But back to the dress.  It’s called Harry’s dress as many of you know because it was made for Harry’s christening.  I haven’t got any photos of the day though as I don’t like to publish photos of other people on the inter webs without talking to them about it first, so I took these photos at the same time as I photographed Mary’s dress.  Which is how I learnt how to get myself in and out of back zippers (hurrah!).

This dress nearly wasn’t made on time.  I had to reattach the lace appliqué on the front the morning of the christening as I’d sewn it on the night before whilst watching source code and it was seriously wonky.  Like the point at the bottom pointing at my right bust apex kinda wonky.  And the seam allowances on the armholes are STILL unfinished  and I’ll have to do them before washing it as it is filthy – wrangling several toddlers at a BBQ based party after the church service made that bit inevitable.

I also made the belt but didn’t wear it on the day.  I like the dress with and without, but I was feeling bloated on the day so went without.  The button at the back is a gorgeous turquoise glass with gold highlights.  I attached it to a plain button and fasten the belt through two button holes using the smaller button.  That way I can wash the belt and the glass button is safe.

Here’s the information:

The dress is a mash up of Colette’s Peony (the bodice) and Burda’s Jenny Pencil skirt.  I added a godet to the back of the skirt as the slit was a little too high for my taste and comfort level.

The fabric is a blue cotton sateen which I suspect is upholstery weight as it has some heft to it.  It was a score from eBay.  So including the cost of two patterns this dress came in at around £30, which is less than £15 for the materials.  The lace appliqué came from Mary not Martha, an Etsy seller and her shop is full of gorgeous appliqués.

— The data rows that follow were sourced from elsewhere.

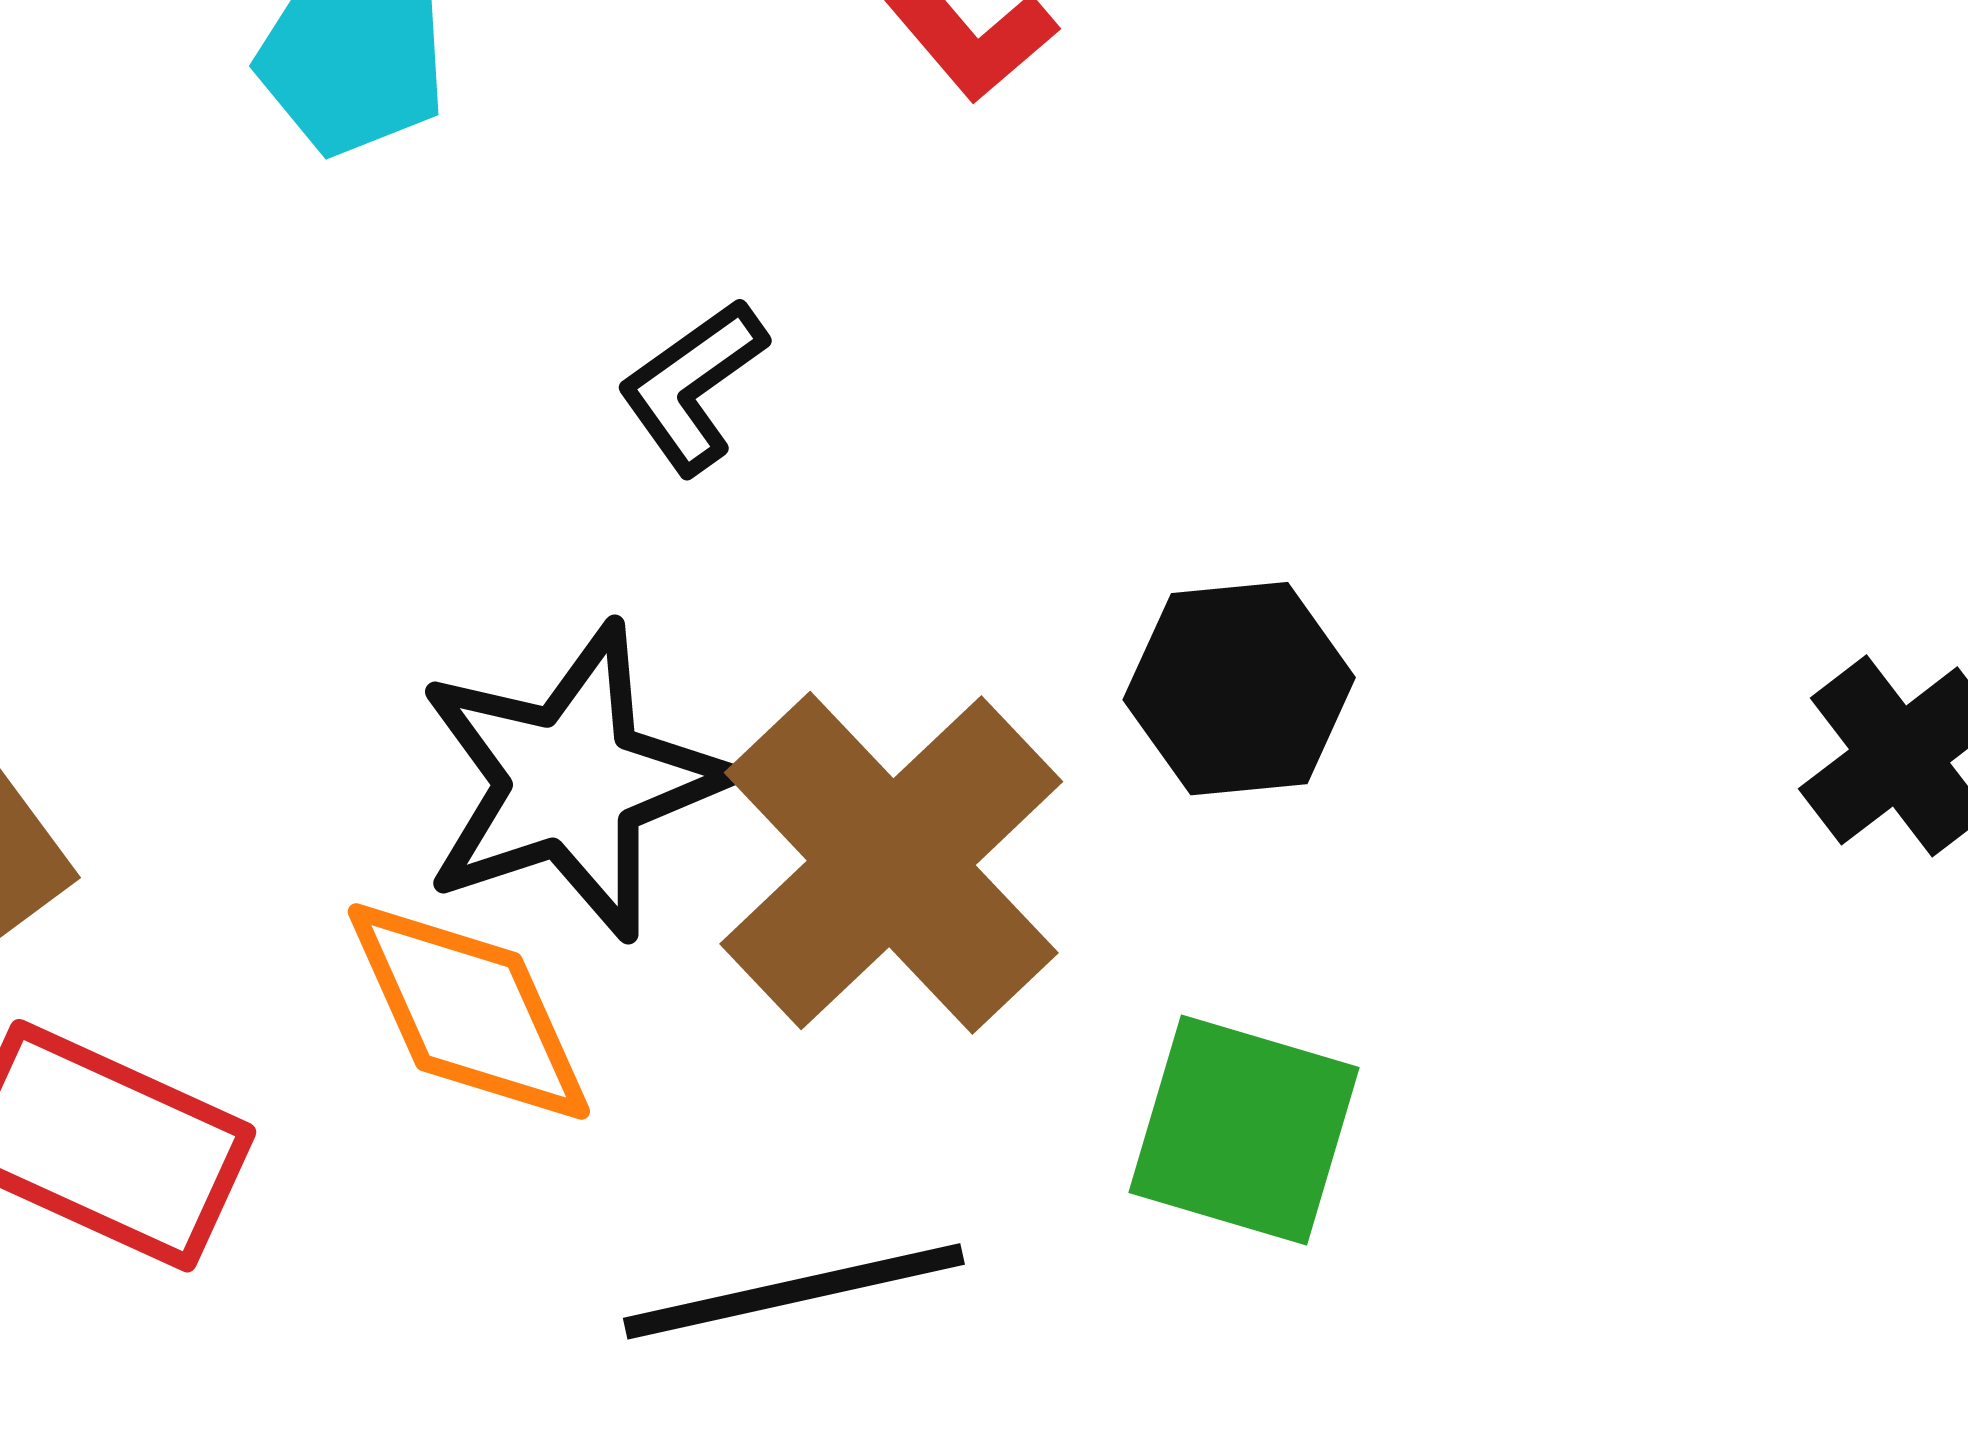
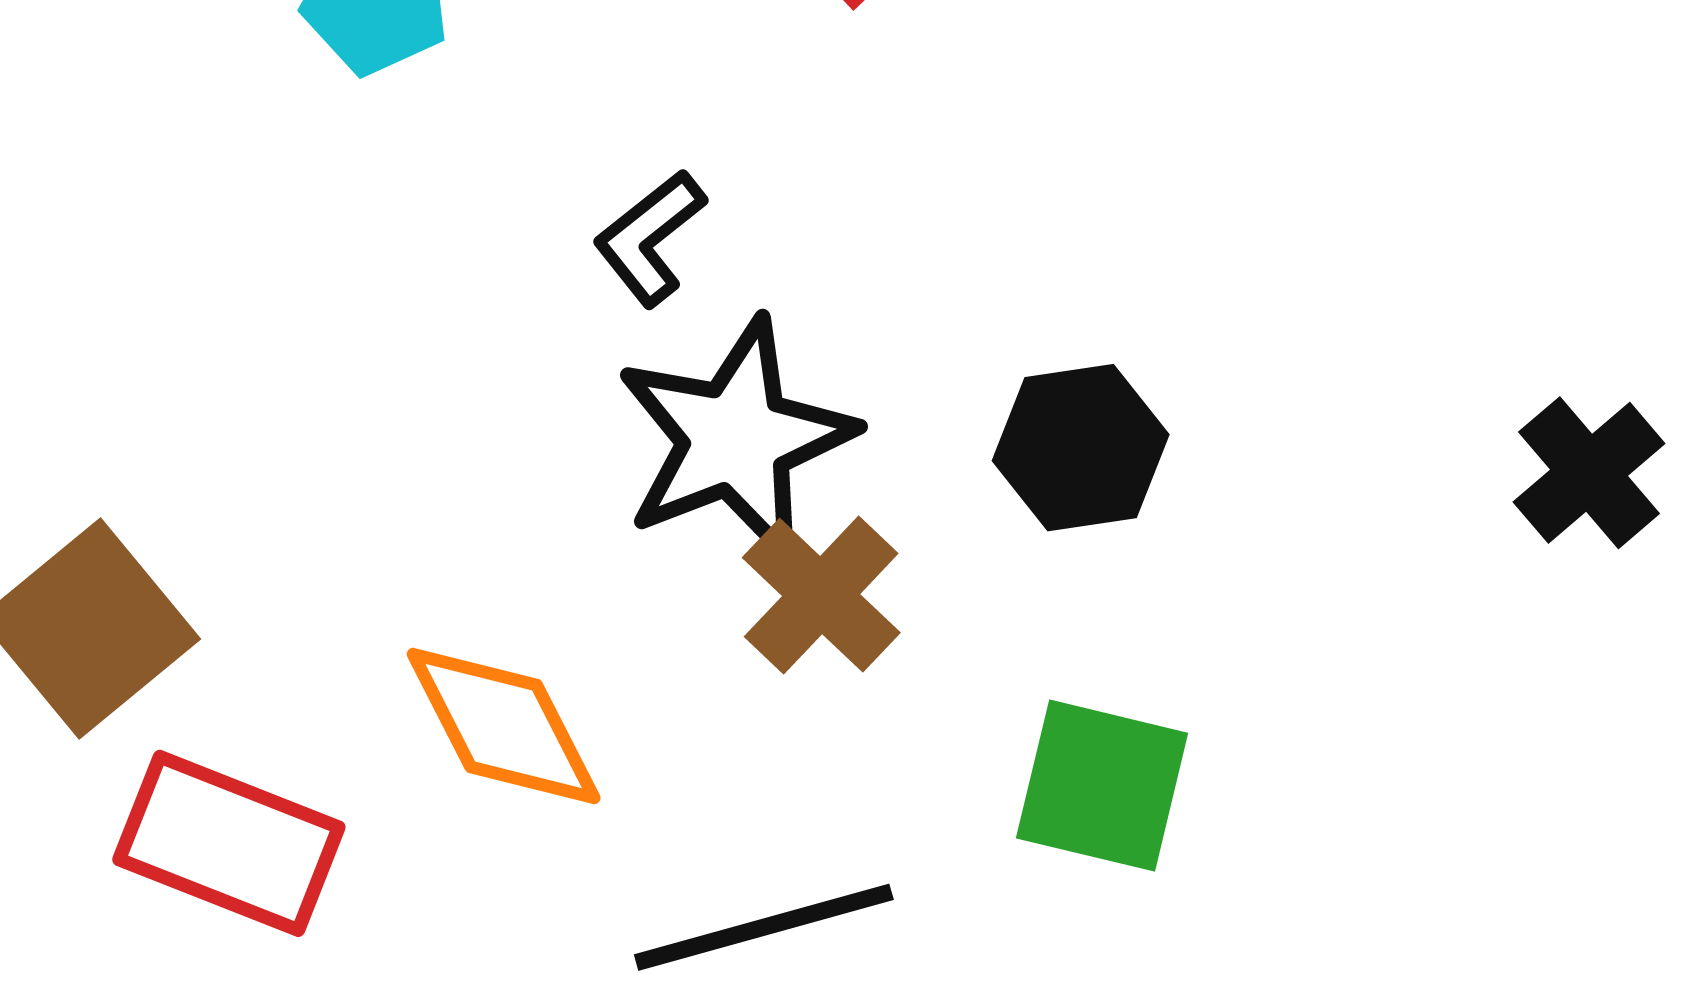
black star: (571, 782) -> (736, 439), moved
brown cross: (891, 863) -> (821, 595), size x0.6

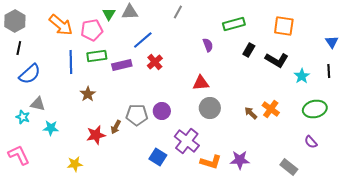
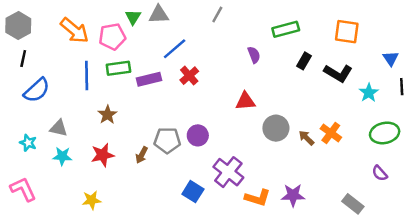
blue triangle: (332, 42) -> (391, 59), moved
gray triangle: (38, 104) -> (59, 128), moved
gray circle: (210, 108) -> (276, 128), moved
red star: (96, 135) -> (103, 155), moved

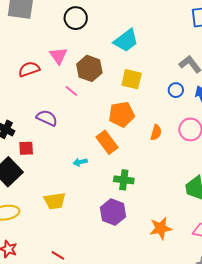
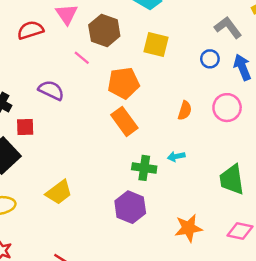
orange pentagon: (121, 114) -> (123, 83), moved
cyan arrow: (80, 162) -> (176, 156), moved
yellow trapezoid: (55, 201) -> (59, 192), turned -30

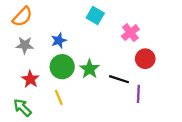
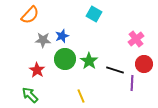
pink cross: (130, 33) -> (136, 39), moved
gray star: (25, 45) -> (43, 40), moved
red circle: (145, 59) -> (144, 64), moved
yellow line: (59, 97) -> (81, 96), moved

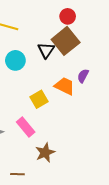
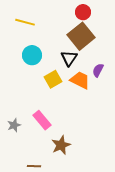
black triangle: (46, 50) -> (69, 58), moved
yellow square: (39, 99) -> (53, 79), moved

I cut a 14 through the shoulders, grading to an 18 at the bust and grading the Jenny skirt to fit the bodice waist line.  I also added the godet and reinforced the godet and side seams using Liz’s tutorial.  Absolute gold if you want your pencil skirt with wiggle to be tough enough to go the distance!

As seems to be common I had to make a massive sway back adjustment out of the lower back.  (heh, just typing that has made me sit up straight!).  There was a fair amount of spare fabric there, but it seems to be a common issue and not something I generally have to deal with.  I also had to take some spare fabric out of the bust area by increasing the depth of the bust darts.  I should have really traced the 12 and done an FBA but I was time crunched and feeling a tad lazy.  I also lowered the neckline by about an inch as it felt too high to be comfortable for me.

For future incarnations I also need to shorten the bodice by about 1/2″ but this only became apparent after wearing the dress for a whole day.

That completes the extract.